[[ Supplied data, beginning ]]
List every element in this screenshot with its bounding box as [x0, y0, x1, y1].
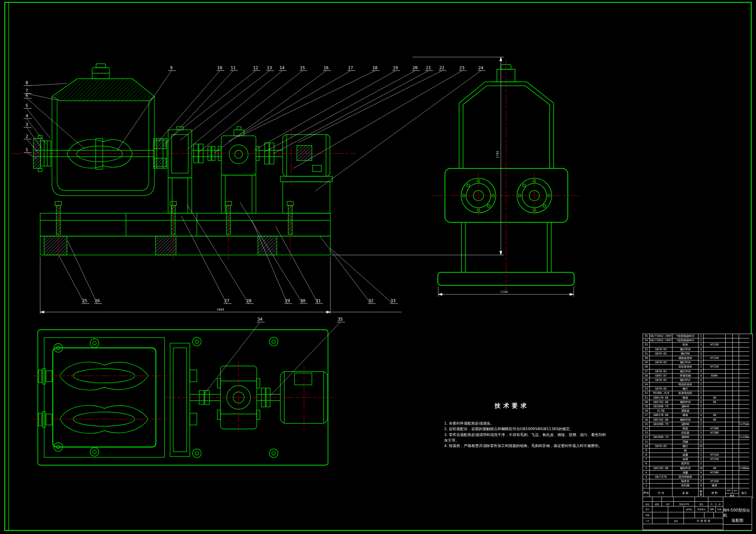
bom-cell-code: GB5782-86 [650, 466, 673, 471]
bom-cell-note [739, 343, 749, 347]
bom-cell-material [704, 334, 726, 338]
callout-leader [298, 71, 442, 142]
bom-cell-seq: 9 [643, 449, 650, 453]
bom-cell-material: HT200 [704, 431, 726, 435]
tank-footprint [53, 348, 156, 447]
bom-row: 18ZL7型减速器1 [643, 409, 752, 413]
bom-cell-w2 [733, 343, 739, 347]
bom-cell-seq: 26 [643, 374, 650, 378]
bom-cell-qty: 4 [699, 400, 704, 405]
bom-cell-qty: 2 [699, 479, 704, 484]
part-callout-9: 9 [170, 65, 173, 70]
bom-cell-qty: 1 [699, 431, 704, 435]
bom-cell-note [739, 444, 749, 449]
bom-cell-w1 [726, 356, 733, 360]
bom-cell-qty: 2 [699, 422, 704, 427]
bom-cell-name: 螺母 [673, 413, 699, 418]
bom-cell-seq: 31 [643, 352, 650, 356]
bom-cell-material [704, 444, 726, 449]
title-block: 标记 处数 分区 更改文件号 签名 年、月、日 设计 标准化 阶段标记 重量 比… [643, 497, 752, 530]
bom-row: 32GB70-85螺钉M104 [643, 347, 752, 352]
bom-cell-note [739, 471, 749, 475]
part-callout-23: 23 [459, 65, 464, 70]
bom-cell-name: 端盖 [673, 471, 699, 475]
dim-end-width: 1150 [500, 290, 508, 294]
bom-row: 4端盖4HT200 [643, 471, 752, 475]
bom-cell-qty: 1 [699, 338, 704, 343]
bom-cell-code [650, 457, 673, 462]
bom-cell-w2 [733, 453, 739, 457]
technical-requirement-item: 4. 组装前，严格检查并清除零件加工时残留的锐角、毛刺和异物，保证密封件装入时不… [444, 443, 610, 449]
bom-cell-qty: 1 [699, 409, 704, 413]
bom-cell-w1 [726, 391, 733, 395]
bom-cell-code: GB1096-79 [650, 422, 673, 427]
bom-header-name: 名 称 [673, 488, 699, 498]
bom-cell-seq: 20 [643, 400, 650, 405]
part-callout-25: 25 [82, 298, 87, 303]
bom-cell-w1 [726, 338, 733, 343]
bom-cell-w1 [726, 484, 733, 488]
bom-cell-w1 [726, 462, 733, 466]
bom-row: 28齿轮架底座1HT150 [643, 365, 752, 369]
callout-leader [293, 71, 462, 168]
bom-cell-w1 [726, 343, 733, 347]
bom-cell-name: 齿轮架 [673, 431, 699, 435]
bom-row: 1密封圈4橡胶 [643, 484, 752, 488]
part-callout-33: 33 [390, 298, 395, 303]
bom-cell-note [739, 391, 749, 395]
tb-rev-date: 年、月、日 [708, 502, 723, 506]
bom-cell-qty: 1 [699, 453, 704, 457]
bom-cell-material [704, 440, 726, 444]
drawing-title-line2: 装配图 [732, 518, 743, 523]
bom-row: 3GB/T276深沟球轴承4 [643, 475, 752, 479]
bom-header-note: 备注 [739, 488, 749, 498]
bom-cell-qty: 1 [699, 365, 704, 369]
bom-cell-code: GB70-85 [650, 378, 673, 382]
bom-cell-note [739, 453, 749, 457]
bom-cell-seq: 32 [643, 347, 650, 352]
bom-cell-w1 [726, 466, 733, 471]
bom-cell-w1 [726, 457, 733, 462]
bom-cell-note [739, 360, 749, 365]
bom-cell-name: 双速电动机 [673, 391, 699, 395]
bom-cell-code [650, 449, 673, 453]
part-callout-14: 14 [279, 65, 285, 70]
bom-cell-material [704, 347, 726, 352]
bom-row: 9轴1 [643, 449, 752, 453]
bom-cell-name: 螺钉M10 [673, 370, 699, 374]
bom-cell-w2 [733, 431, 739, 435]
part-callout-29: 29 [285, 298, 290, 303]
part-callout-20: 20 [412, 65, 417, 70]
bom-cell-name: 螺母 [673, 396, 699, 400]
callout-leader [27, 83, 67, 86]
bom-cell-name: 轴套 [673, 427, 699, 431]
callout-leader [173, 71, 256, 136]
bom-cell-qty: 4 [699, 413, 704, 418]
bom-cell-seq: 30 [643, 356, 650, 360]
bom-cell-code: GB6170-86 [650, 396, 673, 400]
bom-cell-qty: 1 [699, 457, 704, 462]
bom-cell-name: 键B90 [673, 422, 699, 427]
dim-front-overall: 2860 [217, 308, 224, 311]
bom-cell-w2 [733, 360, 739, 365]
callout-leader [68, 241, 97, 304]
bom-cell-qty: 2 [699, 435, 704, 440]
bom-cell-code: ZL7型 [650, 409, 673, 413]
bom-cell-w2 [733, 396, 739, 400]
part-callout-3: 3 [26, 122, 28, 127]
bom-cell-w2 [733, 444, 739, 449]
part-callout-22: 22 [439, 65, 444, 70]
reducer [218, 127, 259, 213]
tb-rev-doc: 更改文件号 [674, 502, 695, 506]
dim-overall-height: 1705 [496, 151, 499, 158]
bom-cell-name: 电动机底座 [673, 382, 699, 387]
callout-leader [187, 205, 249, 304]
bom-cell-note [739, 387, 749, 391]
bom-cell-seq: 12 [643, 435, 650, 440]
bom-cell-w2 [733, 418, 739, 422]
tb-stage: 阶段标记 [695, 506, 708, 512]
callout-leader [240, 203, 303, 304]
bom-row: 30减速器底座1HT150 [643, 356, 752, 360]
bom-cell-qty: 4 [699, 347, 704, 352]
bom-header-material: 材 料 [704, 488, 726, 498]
[[ Supplied data, end ]]
** Problem statement **
Transcribe the entries above word for word, but leave every picture out of your copy.

** Answer to this task **
List every element in this screenshot with its bounding box as [x0, y0, x1, y1].
bom-cell-code: GB5782-86 [650, 466, 673, 471]
bom-cell-note [739, 343, 749, 347]
bom-cell-material [704, 334, 726, 338]
callout-leader [298, 71, 442, 142]
bom-cell-seq: 9 [643, 449, 650, 453]
bom-cell-material: HT200 [704, 431, 726, 435]
tank-footprint [53, 348, 156, 447]
bom-row: 18ZL7型减速器1 [643, 409, 752, 413]
bom-cell-w2 [733, 343, 739, 347]
bom-cell-seq: 26 [643, 374, 650, 378]
bom-cell-qty: 4 [699, 400, 704, 405]
bom-cell-qty: 2 [699, 479, 704, 484]
part-callout-9: 9 [170, 65, 173, 70]
bom-cell-qty: 1 [699, 431, 704, 435]
bom-cell-note [739, 444, 749, 449]
bom-cell-w1 [726, 356, 733, 360]
bom-cell-qty: 2 [699, 422, 704, 427]
bom-cell-name: 螺母 [673, 413, 699, 418]
bom-cell-seq: 31 [643, 352, 650, 356]
bom-cell-material [704, 444, 726, 449]
title-block: 标记 处数 分区 更改文件号 签名 年、月、日 设计 标准化 阶段标记 重量 比… [643, 497, 752, 530]
bom-row: 32GB70-85螺钉M104 [643, 347, 752, 352]
bom-cell-note [739, 471, 749, 475]
part-callout-23: 23 [459, 65, 464, 70]
bom-cell-name: 端盖 [673, 471, 699, 475]
dim-end-width: 1150 [500, 290, 508, 294]
bom-row: 4端盖4HT200 [643, 471, 752, 475]
bom-cell-qty: 1 [699, 338, 704, 343]
bom-cell-code [650, 457, 673, 462]
bom-cell-w2 [733, 453, 739, 457]
technical-requirement-item: 4. 组装前，严格检查并清除零件加工时残留的锐角、毛刺和异物，保证密封件装入时不… [444, 443, 610, 449]
bom-cell-qty: 1 [699, 409, 704, 413]
bom-cell-w1 [726, 391, 733, 395]
bom-cell-code: GB1096-79 [650, 422, 673, 427]
bom-header-name: 名 称 [673, 488, 699, 498]
bom-cell-seq: 20 [643, 400, 650, 405]
part-callout-25: 25 [82, 298, 87, 303]
bom-cell-w1 [726, 338, 733, 343]
bom-cell-w1 [726, 484, 733, 488]
bom-cell-w1 [726, 462, 733, 466]
bom-row: 28齿轮架底座1HT150 [643, 365, 752, 369]
callout-leader [293, 71, 462, 168]
bom-cell-w1 [726, 343, 733, 347]
bom-cell-name: 齿轮架 [673, 431, 699, 435]
bom-row: 1密封圈4橡胶 [643, 484, 752, 488]
part-callout-33: 33 [390, 298, 395, 303]
bom-cell-note [739, 391, 749, 395]
tb-rev-date: 年、月、日 [708, 502, 723, 506]
bom-cell-qty: 1 [699, 453, 704, 457]
bom-cell-material [704, 440, 726, 444]
drawing-title-line2: 装配图 [732, 518, 743, 523]
bom-row: 3GB/T276深沟球轴承4 [643, 475, 752, 479]
bom-header-note: 备注 [739, 488, 749, 498]
bom-cell-qty: 1 [699, 365, 704, 369]
bom-cell-code: GB70-85 [650, 378, 673, 382]
bom-cell-note [739, 453, 749, 457]
bom-cell-seq: 32 [643, 347, 650, 352]
bom-cell-w1 [726, 466, 733, 471]
bom-cell-w1 [726, 457, 733, 462]
bom-cell-note [739, 360, 749, 365]
bom-cell-name: 双速电动机 [673, 391, 699, 395]
bom-cell-code [650, 449, 673, 453]
part-callout-14: 14 [279, 65, 285, 70]
bom-cell-material [704, 347, 726, 352]
bom-row: 9轴1 [643, 449, 752, 453]
bom-cell-name: 螺钉M10 [673, 370, 699, 374]
bom-cell-w2 [733, 431, 739, 435]
part-callout-29: 29 [285, 298, 290, 303]
part-callout-20: 20 [412, 65, 417, 70]
bom-cell-name: 螺母 [673, 396, 699, 400]
callout-leader [27, 83, 67, 86]
bom-cell-name: 轴套 [673, 427, 699, 431]
callout-leader [173, 71, 256, 136]
bom-cell-qty: 4 [699, 413, 704, 418]
bom-cell-seq: 30 [643, 356, 650, 360]
bom-cell-code: GB6170-86 [650, 396, 673, 400]
bom-cell-qty: 1 [699, 457, 704, 462]
bom-cell-name: 键B90 [673, 422, 699, 427]
dim-front-overall: 2860 [217, 308, 224, 311]
bom-cell-w2 [733, 360, 739, 365]
callout-leader [68, 241, 97, 304]
bom-cell-qty: 2 [699, 435, 704, 440]
bom-cell-code: ZL7型 [650, 409, 673, 413]
bom-cell-w2 [733, 396, 739, 400]
part-callout-3: 3 [26, 122, 28, 127]
bom-cell-w2 [733, 444, 739, 449]
part-callout-22: 22 [439, 65, 444, 70]
reducer [218, 127, 259, 213]
tb-rev-doc: 更改文件号 [674, 502, 695, 506]
dim-overall-height: 1705 [496, 151, 499, 158]
bom-cell-name: 电动机底座 [673, 382, 699, 387]
callout-leader [187, 205, 249, 304]
bom-cell-note [739, 387, 749, 391]
bom-cell-seq: 12 [643, 435, 650, 440]
bom-cell-w2 [733, 418, 739, 422]
tb-stage: 阶段标记 [695, 506, 708, 512]
callout-leader [240, 203, 303, 304]
bom-row: 30减速器底座1HT150 [643, 356, 752, 360]
bom-cell-qty: 4 [699, 347, 704, 352]
bom-header-material: 材 料 [704, 488, 726, 498]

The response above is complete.